Consider the function $f : [0,1]^3 \in R$ with the following form $$ f(x,y,z) = xlnx + ylnz + zlnz + \alpha ( x + y + z - 1) $$
The gradient
$$ \nabla f(x,y,z) = (lnx + \alpha + 1)\vec{i} + (lny + \alpha + 1)\vec{j} + (lnz + \alpha + 1)\vec{k} $$
The hessian matrix:
$$ \left[ \begin{array}{ccc} \frac{1}{x} & 0 & 0 \\ 0 & \frac{1}{y} & 0 \\ 0 & 0 & \frac{1}{z} \\ \end{array} \right] $$
Since for the interior of the function of which is $[0,1]$ does it follow that the epigraphs that are formed would be positive semidefinite since the hessian matrix is positive definite?
And therefore would the domain of the function also be convex since the cartesian product of the epigraphs would result in a convex set?
As requested, my comments promoted to an answer, with a little extra commentary.
Here's a basic definition of convexity: a function $f:\mathbb{R}^n\rightarrow\mathbb{R}$ is convex if its domain $\mathop{\textbf{dom}} f$ is a convex set and if $$f(\alpha x+(1-\alpha)y)\leq \alpha f(x)+(1-\alpha) f(y) \quad \forall x,y\in\mathop{\textbf{dom}} f,~0\leq\alpha\leq 1.$$ So proving the convexity of a function's domain is a fundamental part of proving convexity of the function itself. For instance, the function $$g(x)=x^2 \qquad \mathop{\textbf{dom}} g = (-\infty,1] \cup [1,\infty)$$ is not convex; $x^2$ is itself the quintissential convex function, but the domain is not convex. On the other hand, the function $$h(x)=1/x, \qquad \mathop{\textbf{dom}} h=(0,+\infty)$$ is convex, even though $1/x$ is not convex if considered over the entire real line.
In many cases, the domain of a function is trivial; that is, $\mathbb{R}^n$. Artificially restricted domains like $g$ above, or even your example, are frankly not common. More common are domains restricted to the region where the function is well defined, like $-\ln x$, or when considering a convex branch of a function, like $h$ above.
In your case, the domain is almost handed to you. The set $[0,1]^3$ is trivially convex, being the Cartesian product of intervals. But you must also confirm that the function is defined and finite on that interval. In this case, this is true if you use the $0\cdot\ln 0=0$ convention, which is reasonable to do since it's the limiting behavior of $x\ln x$. So the domain of $f$ truly is $[0,1]^3$.

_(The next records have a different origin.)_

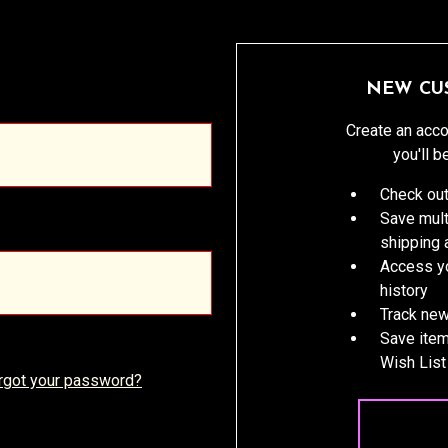
NEW CU
Create an acco
you'll b
Check out
Save mult
shipping
Access yo
history
Track new
Save item
Wish List
rgot your password?
CREATE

A common practice in convex analysis, by the way, is to define functions on the extended real number line $[-\infty,+\infty]$. Then the domain of a convex function simply becomes the set of points over which the function is finite. For instance: $$g(x) = \begin{cases} x^2 & x \leq 1 \text{ or } x \geq +1 \\ +\infty & -1<x<+1 \end{cases} \qquad h(x) = \begin{cases} 1/x & x>0 \\ +\infty & x \leq 0 \end{cases}$$ Your function becomes $$f(x,y,z)=\begin{cases} x\ln x+(y+z)\ln z+\alpha(x+y+z−1) & (x,y,z)\in[0,1]^3\\ +\infty & \text{otherwise} \end{cases}$$ It takes a bit of care to work with the extended real number line; you need to be careful not to do $\infty-\infty$ or $0\cdot \infty$. The reward is that all of this domain discussion disappears. In fact, a slightly modified secant test for convexity still works: an extended real function $f:\mathbb{R}^n\rightarrow[-\infty,+\infty]$ is convex iff $$f(\alpha x+(1-\alpha)y) \leq \alpha f(x) + (1-\alpha) f(y) \qquad \forall x,y\in\mathbb{R}^n, ~0<\alpha<1$$ Try this on $h(x)$ above, for instance: it works even if $x$ or $y$ is negative.